Biocon Q4FY24 Revenue at Rs 3,966 Cr, EBITDA at Rs 964 Cr; Net Profit (before exceptional items) at Rs 144 Cr

FY24 Revenue at Rs 15,621 Cr, Up 35%; EBITDA at Rs 4,164 Cr, Up 44%
Net Profit (before exceptional items) at Rs 1,030 Cr, Up 31%
Biosimilars Revenue in FY24 Crosses USD 1 Bn

Bengaluru, Karnataka, India: May 16, 2024:

Biocon Limited (BSE code: 532523, NSE: BIOCON), an innovation-led global biopharmaceuticals company, today announced its consolidated financial results for the fiscal fourth quarter and the financial year ended March 31, 2024.

Leadership Comments

BIOCON GROUP

“Q4FY24 performance was strongly led by Biologics that delivered the promised billion-dollar annual revenue milestone marking the successful transition of the Biosimilars acquisition from Viatris. Increased market shares of key products in the U.S., Europe and Emerging Markets coupled with significant volumes growth were the highlights of the Biosimilars business this quarter. With the recent approval of Liraglutide in the UK, we added to our list of ‘global firsts’ and demonstrated our capability in developing complex GLP-1 products which will be the key growth driver for the Generics business, going forward. Syngene is well positioned to benefit from the ‘China Plus One’ strategy which is being rapidly adopted by U.S. Pharma & Biotech companies.

 “For the full year FY24, we reported consolidated revenue growth of 35% at Rs 15,621 crore and an EBITDA growth of 44 % at Rs 4,164 crore with healthy EBITDA margins of 27%. This growth was largely driven by Biosimilars which grew 58% to Rs 8,824 crore. 

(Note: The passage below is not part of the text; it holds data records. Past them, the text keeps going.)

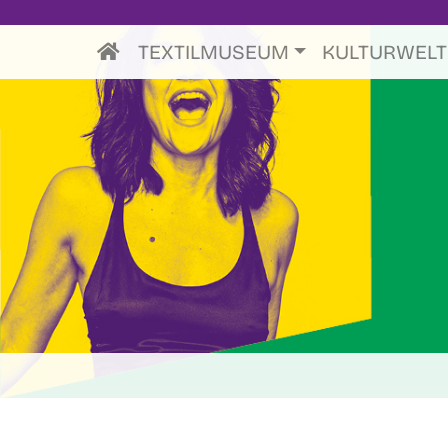
TEXTILMUSEUM
KULTURWEL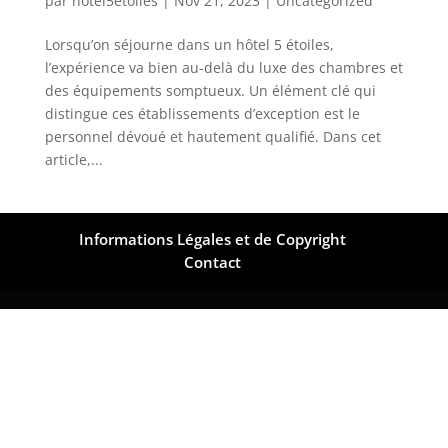
par
hotel5etoiles
|
Nov 21, 2023
|
Uncategorized
Lorsqu’on séjourne dans un hôtel 5 étoiles,
l’expérience va bien au-delà du luxe des chambres et
des équipements somptueux. Un élément clé qui
distingue ces établissements d’exception est le
personnel dévoué et hautement qualifié. Dans cet
article,...
Informations Légales et de Copyright
Contact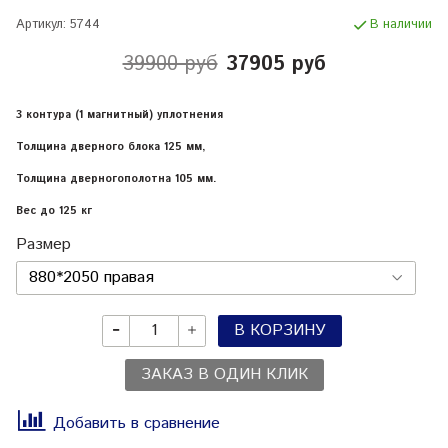
Артикул:
5744
В наличии
39900 руб
37905 руб
3 контура (1 магнитный) уплотнения
Толщина дверного блока 125 мм,
Толщина дверногополотна 105 мм.
Вес до 125 кг
Размер
В КОРЗИНУ
ЗАКАЗ В ОДИН КЛИК
Добавить в сравнение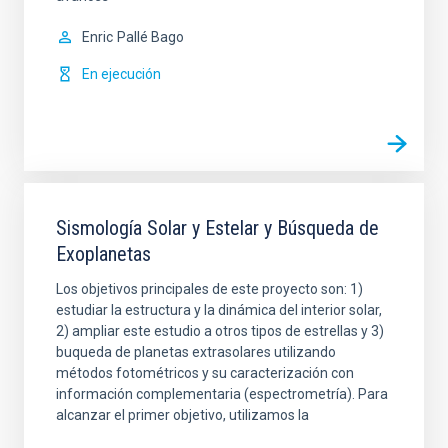
Enric
Pallé Bago
En ejecución
Sismología Solar y Estelar y Búsqueda de
Exoplanetas
Los objetivos principales de este proyecto son: 1)
estudiar la estructura y la dinámica del interior solar,
2) ampliar este estudio a otros tipos de estrellas y 3)
buqueda de planetas extrasolares utilizando
métodos fotométricos y su caracterización con
información complementaria (espectrometría). Para
alcanzar el primer objetivo, utilizamos la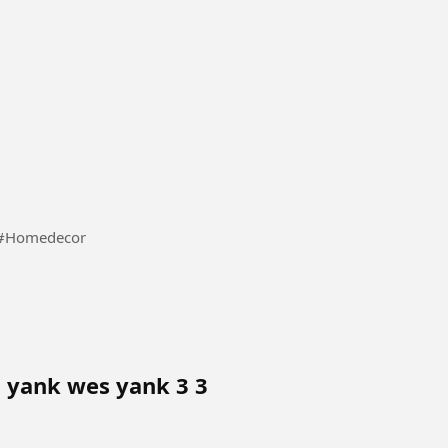
 to design your home in a breath taking order #Homedecor
i yank wes yank 3 3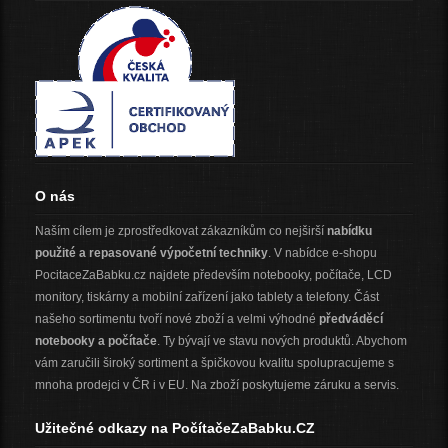
O nás
Naším cílem je zprostředkovat zákazníkům co nejširší
nabídku
použité a repasované výpočetní techniky
. V nabídce e-shopu
PocitaceZaBabku.cz najdete především notebooky, počítače, LCD
monitory, tiskárny a mobilní zařízení jako tablety a telefony. Část
našeho sortimentu tvoří nové zboží a velmi výhodné
předváděcí
notebooky a počítače
. Ty bývají ve stavu nových produktů. Abychom
vám zaručili široký sortiment a špičkovou kvalitu spolupracujeme s
mnoha prodejci v ČR i v EU. Na zboží poskytujeme záruku a servis.
Užitečné odkazy na PočítačeZaBabku.CZ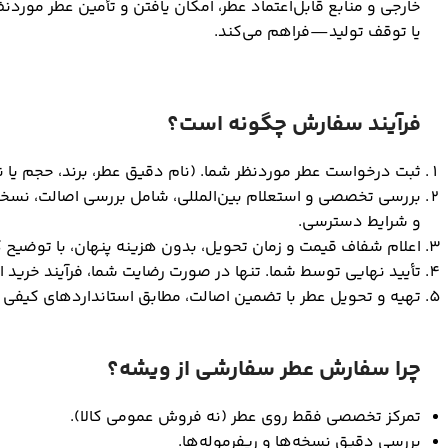
خارجی و منابع قابل‌اعتماد عطر، امکان یافتن و تأمین عطر مورد
یا توقف تولید—فراهم می‌کند.
فرآیند سفارش چگونه است؟
ثبت درخواست عطر موردنظر شما. (نام دقیق عطر، برند، حجم یا
بررسی تخصصی و استعلام بین‌المللی، شامل بررسی اصالت، نسخه
و شرایط دسترسی.
اعلام شفاف قیمت و زمان تحویل، بدون هزینه پنهان، با توضیح ک
تأیید نهایی توسط شما. تنها در صورت رضایت شما، فرآیند خرید ا
تهیه و تحویل عطر با تضمین اصالت، مطابق استانداردهای کیفی 
چرا سفارش عطر سفارشی از ویشه؟
تمرکز تخصصی فقط روی عطر (نه فروش عمومی کالا).
بررسی دقیق نسخه‌ها و ریفرموله‌ها.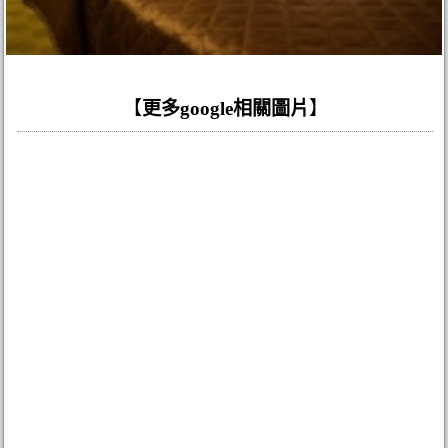
【
更多google相關圖片
】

“The Biocon Group has strengthened business operations, expanded global reach and is now increasingly well positioned to deliver a new phase of growth spanning Biosimilars, GLP-1 peptides and CDMO services.”

— Kiran Mazumdar-Shaw, Executive Chairperson, Biocon and Biocon Biologics.  

BIOCON GENERICS

“We concluded FY24 with the Generics business posting a modest revenue growth. Generic Formulations reported a healthy 36% growth, as our products, particularly statins and immunosuppressants, gained traction across multiple geographies. This was offset by a degrowth in APIs on account of pricing pressure the business encountered, which impacted demand. 

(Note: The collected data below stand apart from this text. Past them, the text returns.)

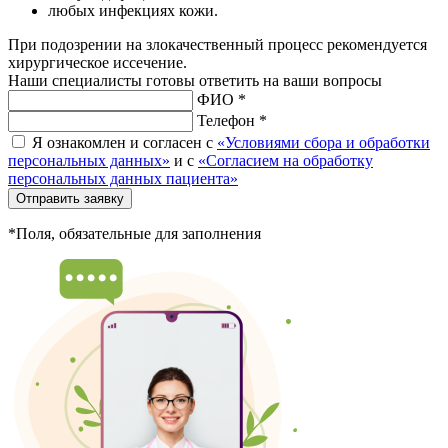
любых инфекциях кожи.
При подозрении на злокачественный процесс рекомендуется
хирургическое иссечение.
Наши специалисты готовы ответить на ваши вопросы
ФИО *
Телефон *
Я ознакомлен и согласен с
«Условиями сбора и обработки
персональных данных»
и с
«Согласием на обработку
персональных данных пациента»
Отправить заявку
*Поля, обязательные для заполнения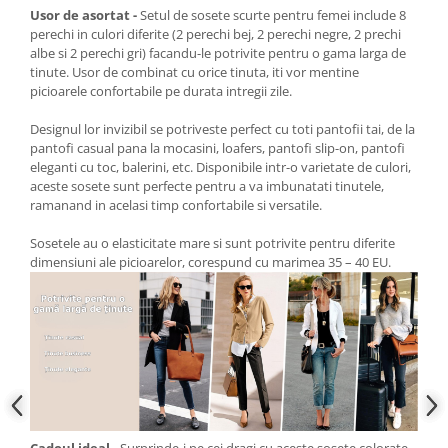
Usor de asortat -
Setul de sosete scurte pentru femei include 8
perechi in culori diferite (2 perechi bej, 2 perechi negre, 2 prechi
albe si 2 perechi gri) facandu-le potrivite pentru o gama larga de
tinute. Usor de combinat cu orice tinuta, iti vor mentine
picioarele confortabile pe durata intregii zile.
Designul lor invizibil se potriveste perfect cu toti pantofii tai, de la
pantofi casual pana la mocasini, loafers, pantofi slip-on, pantofi
eleganti cu toc, balerini, etc. Disponibile intr-o varietate de culori,
aceste sosete sunt perfecte pentru a va imbunatati tinutele,
ramanand in acelasi timp confortabile si versatile.
Sosetele au o elasticitate mare si sunt potrivite pentru diferite
dimensiuni ale picioarelor, corespund cu marimea 35 – 40 EU.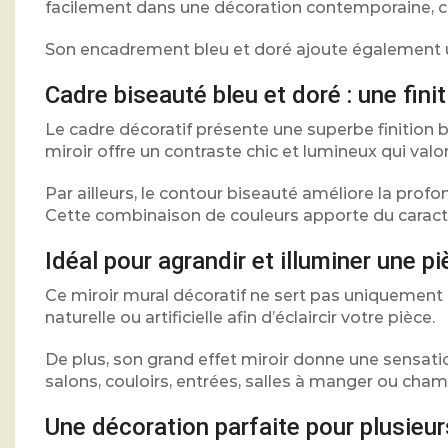
facilement dans une décoration contemporaine, cl
Son encadrement bleu et doré ajoute également un
Cadre biseauté bleu et doré : une finit
Le cadre décoratif présente une superbe finition 
miroir offre un contraste chic et lumineux qui val
Par ailleurs, le contour biseauté améliore la prof
Cette combinaison de couleurs apporte du caract
Idéal pour agrandir et illuminer une p
Ce miroir mural décoratif ne sert pas uniquement à 
naturelle ou artificielle afin d’éclaircir votre pièce.
De plus, son grand effet miroir donne une sensat
salons, couloirs, entrées, salles à manger ou chamb
Une décoration parfaite pour plusieurs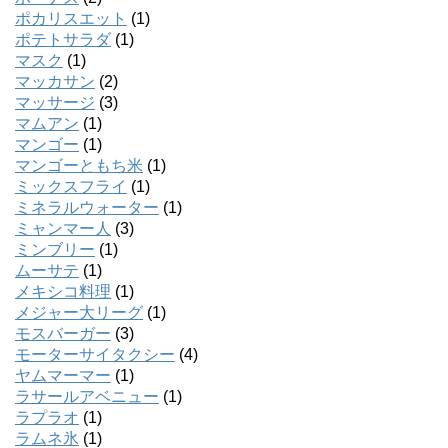
ポカリスエット
(1)
ポテトサラダ
(1)
マスク
(1)
マッカサン
(2)
マッサージ
(3)
マムアン
(1)
マンゴー
(1)
マンゴーともち米
(1)
ミックスフライ
(1)
ミネラルウォーター
(1)
ミャンマー人
(3)
ミンブリー
(1)
ムーサテ
(1)
メキシコ料理
(1)
メジャー大リーグ
(1)
モスバーガー
(3)
モーターサイタクシー
(4)
ヤムマーマー
(1)
ラサールアベニュー
(1)
ラプラオ
(1)
ラムネ氷
(1)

 “Our preparations for entering the GLP-1 market opportunity is building momentum and we are   pleased with the recent approval of Liraglutide in the UK, making Biocon the first generics Company to be approved for this product in an ICH or major regulated market. More importantly, the approval validates our scientific and development capability in bringing vertically integrated, complex peptide drug-device products to the market. This augurs well for us to capture GLP-1 opportunities that will drive our future growth.

 “Our focus in FY25 will be directed towards launching new products and expanding our geographic reach through a direct presence and strategic partnerships. We will continue to focus on multiple cost improvement initiatives. We also intend to build upon our initial regulatory success in our peptide and GLP-1 focused pipeline in strategic markets.”  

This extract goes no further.